Верное исполнение своего долга, несение каждым своего креста, отвергнувшись
себя (т. е. не во внешнем только смысле, но и еще более во внутреннем), с
предоставлением всего остального Промыслу, -- вот черты истинного
подвижничества. В монастырском обиходе есть прекрасное выражение для этой
религиозно-практической идеи: послушание. Так называется всякое занятие,
назначаемое иноку, все равно, будет ли это ученый труд или самая грубая
физическая работа, раз оно исполняется во имя религиозного долга. Это
понятие может быть распространено и за пределы монастыря и применено ко
всякой работе, какова бы она ни была. Врач и инженер, профессор и
политический деятель, фабрикант и его рабочий одинаково при исполнении своих
обязанностей могут руководствоваться не своим личным интересом, духовным или
материальным -- все равно, но совестью, велениями долга, нести послушание.
Эта дисциплина послушания, "светский аскетизм" (по немецкому выражению:
"innerweltliche Askese"), имела огромное влияние для выработки личности и в
Западной Европе в разных областях труда, и эта выработка чувствуется до сих
пор.
Оборотной стороной интеллигентского максимализма является историческая
нетерпеливость, недостаток исторической трезвости, стремление вызвать
социальное чудо, практическое отрицание теоретически исповедуемого
эволюционизма. Напротив, дисциплина в послушаниях должна содействовать
выработке исторической трезвости, самообладания, выдержки; она учит нести
историческое тягло, ярем исторического послушания; она воспитывает чувство
связи с прошлым и признательность этому прошлому, которое так легко теперь
забывают ради будущего, восстановляет нравственную связь детей с отцами.
Напротив, гуманистический прогресс есть презрение к отцам, отвращение к
своему прошлому и его полное осуждение, историческая и нередко даже просто
личная неблагодарность, узаконение духовной распри отцов и детей. Герой
творит историю по своему плану, он как бы начинает из себя историю,
рассматривая существующее как материал или пассивный объект для воздействия.
Разрыв исторической связи в чувстве и воле становится при этом неизбежен.
Проведенная параллель позволяет сделать общее заключение об отношении
интеллигентского героизма и христианского подвижничества. При некотором
внешнем сходстве между ними не существует никакого внутреннего сродства,
никакого хотя бы подпочвенного соприкосновения. Задача героизма -- внешнее
спасение человечества (точнее, будущей части его) своими силами, по своему
плану, "во имя свое", герой -- тот, кто в наибольшей степени осуществляет
свою идею, хотя бы ломая ради нее жизнь, это -- человекобог. Задача
христианского подвижничества -- превратить свою жизнь в незримое
самоотречение, послушание, исполнять свой труд со всем напряжением,
самодисциплиной, самообладанием, но видеть и в ней и в себе самом лишь
орудие Промысла.

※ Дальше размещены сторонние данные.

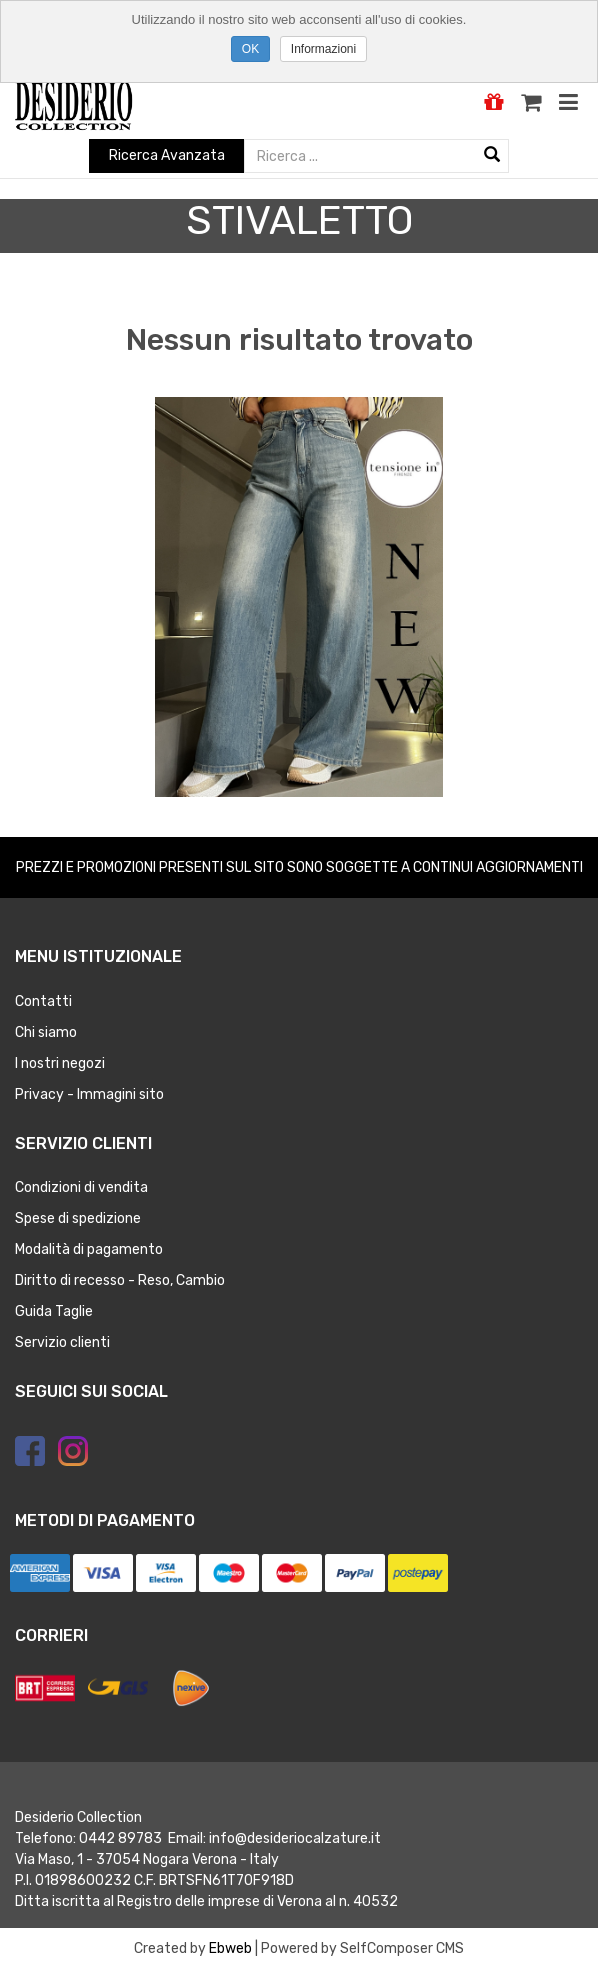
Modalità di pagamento (89, 1249)
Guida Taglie (54, 1311)
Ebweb (230, 1948)
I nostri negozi (60, 1063)
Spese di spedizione (78, 1218)
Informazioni (323, 49)
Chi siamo (46, 1032)
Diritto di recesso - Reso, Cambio (120, 1280)
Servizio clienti (62, 1342)
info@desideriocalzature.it (295, 1838)
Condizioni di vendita (81, 1187)
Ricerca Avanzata (167, 155)
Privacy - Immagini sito (89, 1094)
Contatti (43, 1001)
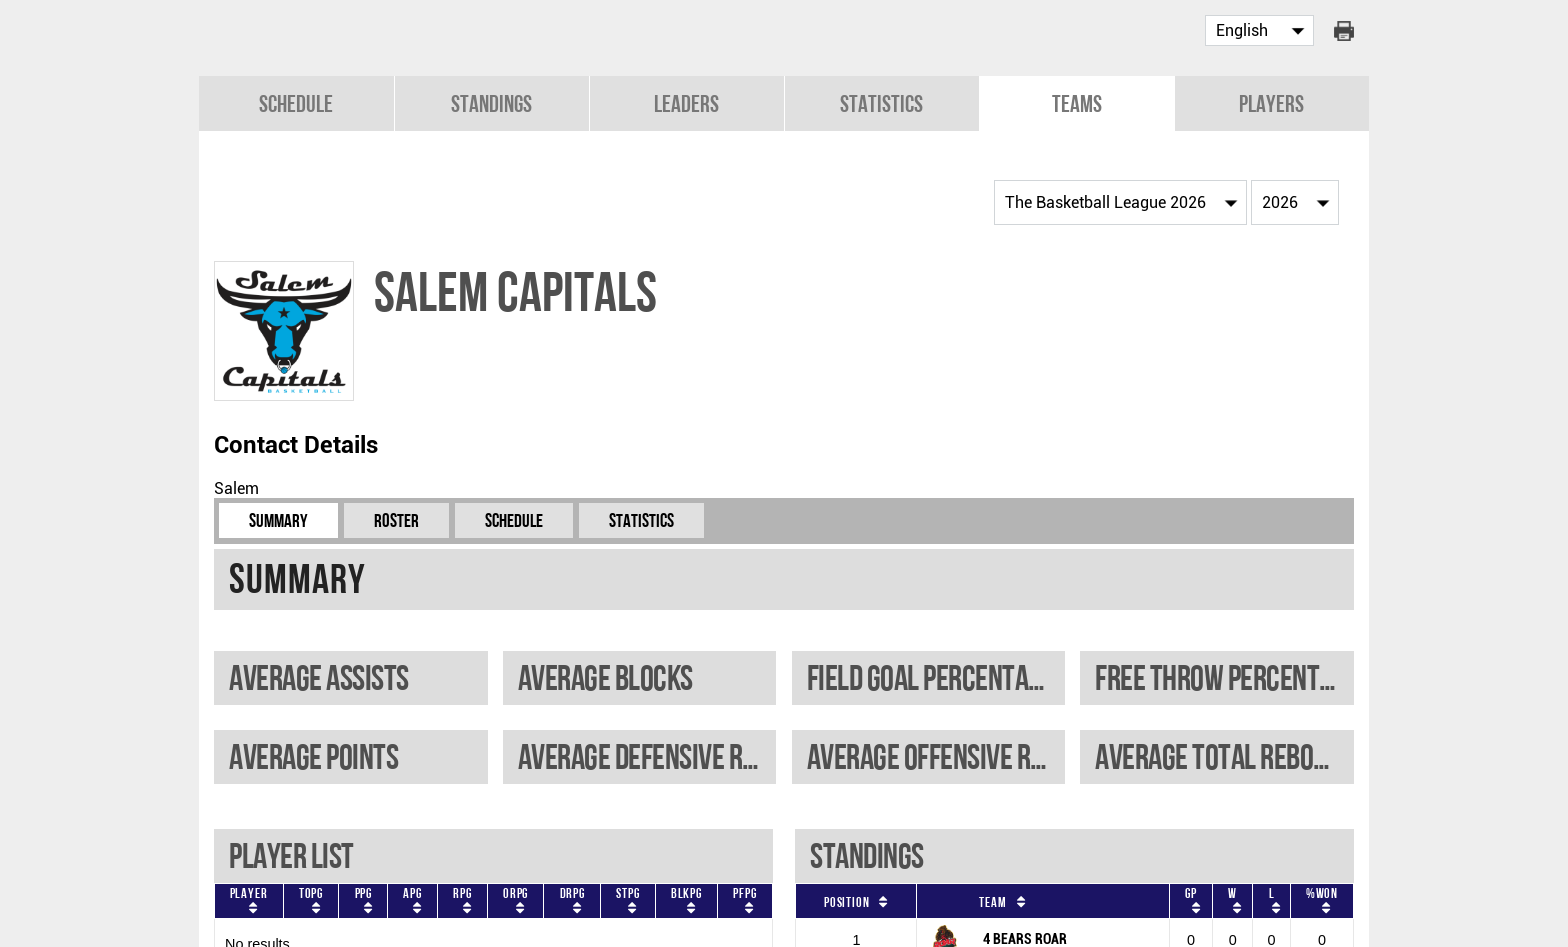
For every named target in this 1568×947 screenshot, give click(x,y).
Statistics (881, 101)
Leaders (686, 101)
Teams (1077, 101)
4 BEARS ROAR (1025, 937)
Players (1271, 101)
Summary (278, 518)
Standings (491, 101)
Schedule (296, 101)
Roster (396, 518)
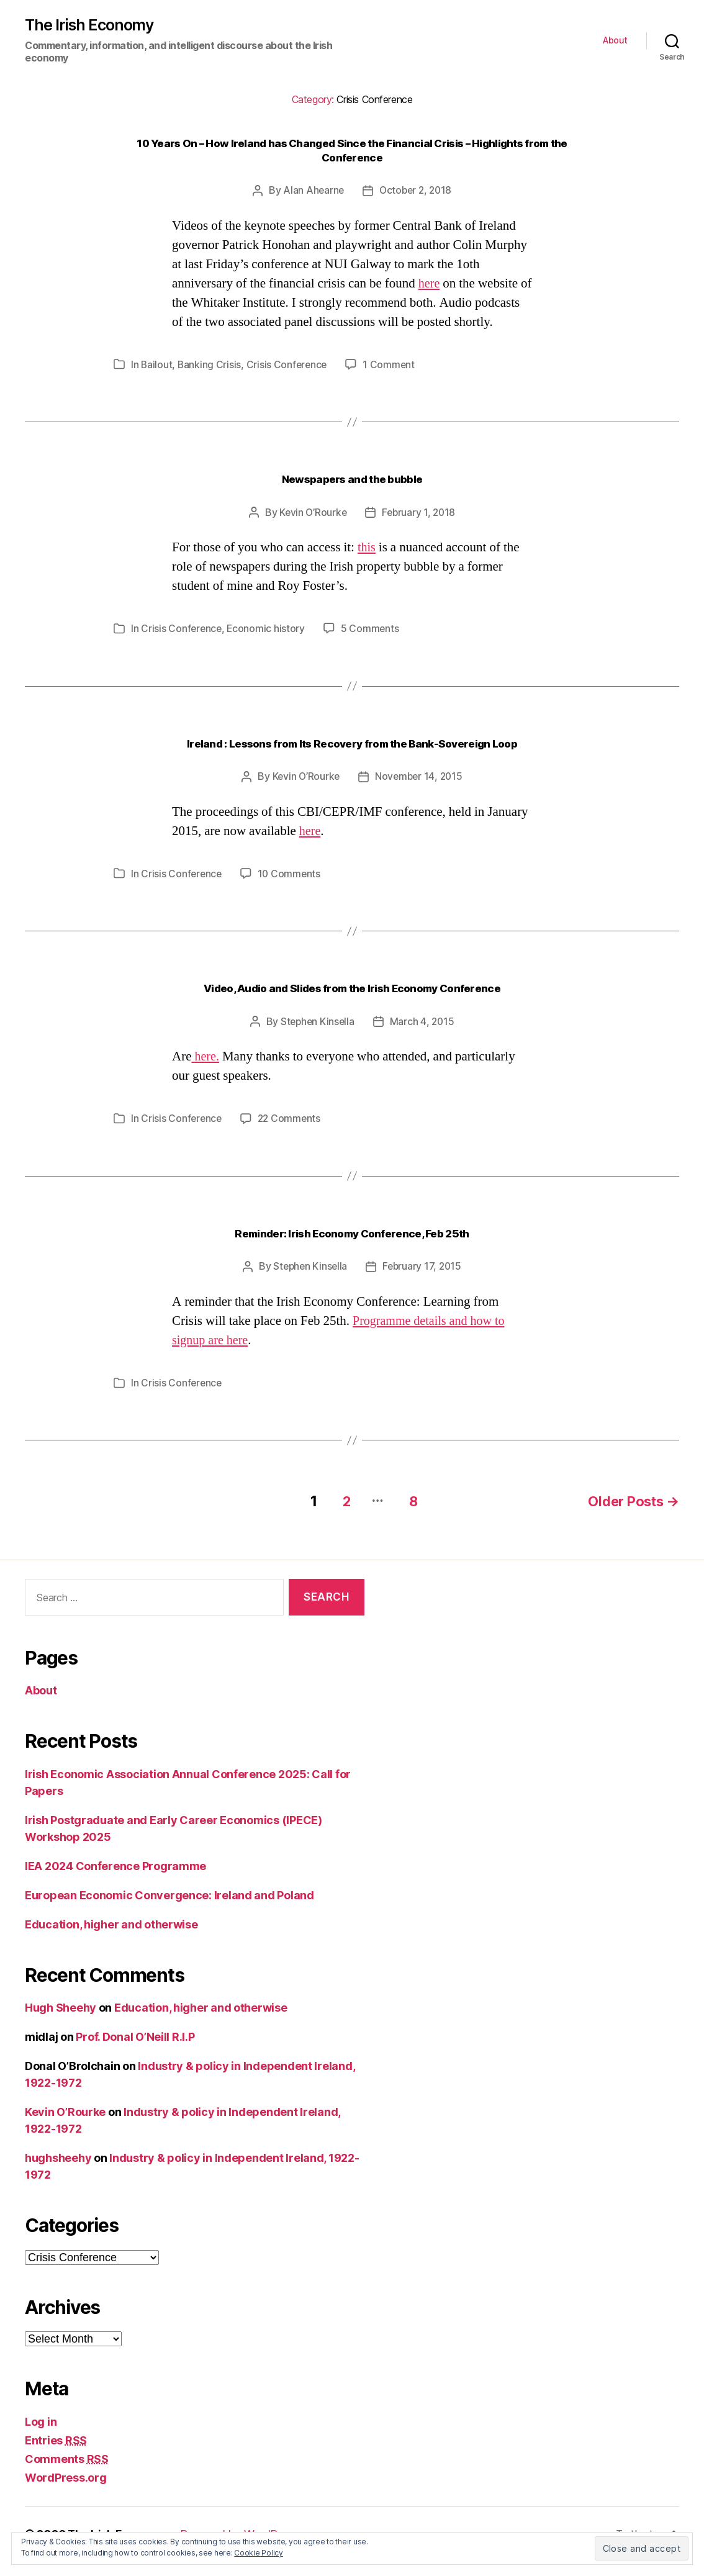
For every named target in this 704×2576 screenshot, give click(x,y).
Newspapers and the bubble (352, 497)
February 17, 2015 (422, 1283)
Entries (56, 2455)
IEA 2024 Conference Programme (115, 1880)
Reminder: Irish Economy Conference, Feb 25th (352, 1250)
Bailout (157, 383)
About (615, 41)
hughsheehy (58, 2172)
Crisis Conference (289, 383)
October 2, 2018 (416, 190)
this (367, 566)
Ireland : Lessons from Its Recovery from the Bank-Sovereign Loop (352, 761)
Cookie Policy (258, 2552)
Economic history (267, 647)
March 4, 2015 (423, 1039)
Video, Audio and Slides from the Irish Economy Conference (351, 1005)
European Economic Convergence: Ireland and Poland (169, 1910)
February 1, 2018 (420, 531)
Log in (40, 2436)
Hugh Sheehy (60, 2022)
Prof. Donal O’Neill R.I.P (135, 2051)
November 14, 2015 (419, 795)
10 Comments (291, 891)
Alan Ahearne (312, 190)
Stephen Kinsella (317, 1039)
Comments (67, 2473)
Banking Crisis (210, 383)
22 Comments (291, 1136)
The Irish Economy (91, 25)
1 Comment (392, 383)
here (429, 283)
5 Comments (372, 647)
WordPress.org (66, 2492)
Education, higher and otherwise (111, 1939)
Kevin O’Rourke (312, 531)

Христианский святой -- тот, кто и наибольшей мере свою
личную волю и всю свою эмпирическую) личность непрерывным и неослабным
подвигом преобразовал до возможно полного проникновения волею Божией. Образ
полноты этого проникновения -- Богочеловек, пришедший, "творить не свою
волю, но пославшего Его Отца", и "грядущий во имя Господне".
Различие между христианством (по крайней мере в этическом его учении) и
интеллигентским героизмом, исторически заимствовавшим у христианства
некоторые из самых основных своих догматов -- и прежде всего идею о
равноценности людей, об абсолютном достоинстве человеческой личности, о
равенстве и братстве, теперь вообще склонны скорее преуменьшать, нежели
преувеличивать. Этому содействовало, прежде всего, интеллигентское
непонимание всей действительной пропасти между атеизмом и христианством,
благодаря чему не раз "исправляли" с обычной самоуверенностью образ Христа,
освобождая Его от "церковных искажений", изображая Его социал-демократом или
социалистом-революционером. Пример этому подал еще отец русской
интеллигенции Белинский[xiv] . Эта безвкусная и для религиозного
чувства невыносимая операция производилась не раз. Впрочем, сама
интеллигенция этим сближением как таковым нисколько и не интересуется,
прибегая к нему преимущественно в политических целях или же ради удобства
"агитации".
Гораздо тоньше и соблазнительнее другая, не менее кощунственная ложь,
которая в разных формах стала повторяться особенно часто последнее время,
именно то утверждение, что интеллигентский максимализм и революционность,
духовной основой которых является, как мы видели, атеизм, в сущности
отличается от христианства только религиозной неосознанностью. Достаточно
будто бы имя Маркса или Михайловского заменить именем Христа, а "Капитал"
Евангелием или, еще лучше, Апокалипсисом (по удобству его цитирования), или
можно даже ничего не менять, а нужно лишь еще усилить революционность
интеллигенции и продолжить интеллигентскую революцию, и тогда из нее родится
новое религиозное сознание (как будто уже не было в истории примера
достаточно продолженной интеллигентской революции, с обнаружением всех ее
духовных потенций, именно -- великой французской революции). Если до
революции еще легко было смешивать страдающего и преследуемого интеллигента,
несущего на плечах героическую борьбу с бюрократическим абсолютизмом, с
христианским мучеником, то после духовного самообнажения интеллигенции во
время революции это стало гораздо труднее.
В настоящее время можно также наблюдать особенно характерную для нашей
эпохи интеллигентскую подделку под христианство, усвоение христианских слов
и идей при сохранении всего духовного облика интеллигентского героизма.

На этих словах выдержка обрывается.